Le déterminisme pourra enfin objecter que le libre arbitre ne peut se concilier ni avec l'existence de Dieu, ni avec le principe de raison suffisante. D'abord, si Dieu existe, il revoit tout ce qui doit arriver, donc rien n'est libre. Mais, répond l'indéterminisme, il faut d'abord supposer un Dieu et un Dieu prévoyant; de plus, à proprement parler, Dieu ne prévoit pas, il voit hors du temps les choses qui se déroulent dans la temps. C'est ainsi que l'ont entendu et que l'entendent encore tous les théologiens. Or, cette vision intemporelle des choses temporelles est un mystère incompréhensible d'où on ne peut tirer aucun argument, puisqu'on ne comprend pas ce qu'on dit. L'argument déterministe qu'on tire de la raison suffisante se formule ainsi : Tout a une raison suffisante; or, l'action libre n'aurait pas de raison suffisante puisqu'elle naîtrait de rien, donc cette action libre n'existe pas. Voici la réponse : 

« L'action libre a une raison suffisante, le libre arbitre de l'humain , et celui-ci a une raison suffisante, la moralité. Sans libre arbitre, en effet, il n'y a ni moralité ni immoralité, tout est indifférent, amoral. »
Mais, dit le déterminisme, avec ou sans libre arbitre, il y a toujours du bien et du mal dans le monde : un honnête homme est toujours bon, un criminel est toujours mauvais. Sans doute, répond l'indéterminisme, il y a toujours du bien et du mal, mais ce bien et ce mal se confondent avec le plaisir et la douleur; il n'y a plus de bien ni de mal au sens moral de ces mots.
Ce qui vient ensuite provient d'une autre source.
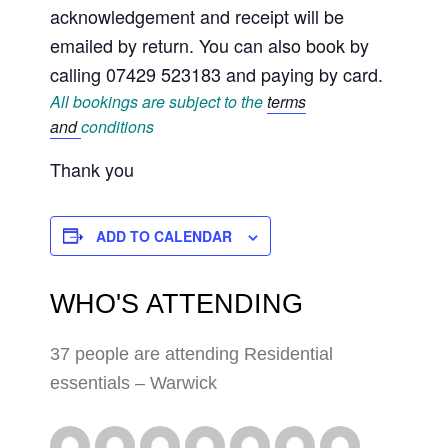
acknowledgement and receipt will be
emailed by return. You can also book by
calling 07429 523183 and paying by card.
All bookings are subject to the
terms
and
conditions
Thank you
ADD TO CALENDAR
WHO'S ATTENDING
37 people are attending Residential
essentials – Warwick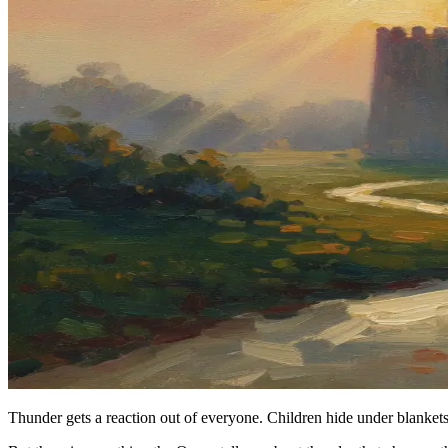
Thunder gets a reaction out of everyone. Children hide under blankets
Le déterminisme est donc amené à confondre le bien sensible et le bien honnête, le mal sensible et le mal moral, la sensibilité et la moralité. Le débat est donc, en dehors de tous les arguments qui ne sont réellement probants de part ni d'autre, ramené à ces termes : S'il y a un domaine de la moralité distinct du plaisir et de la douleur, le libre arbitre doit exister; sinon, le libre arbitre n'existe pas. Par conséquent, le positivisme, le matérialisme, qui croient que « le vice et la vertu sont des produits comme le vitriol et le sucre », resteront déterministes sans qu'aucun argument puisse les atteindre que celui qui leur prouverait que le bien moral est distinct du bien sensible; d'un autre côté la spiritualisme, qui se croit arrivé à la démonstration de cette distinction, le criticisme qui l'accepte par un acte de foi morale comme conséquence obligatoire de l'impératif catégorique, restent non moins inexpugnables sur le terrain de l'indéterminisme. (G. Fonsegrive).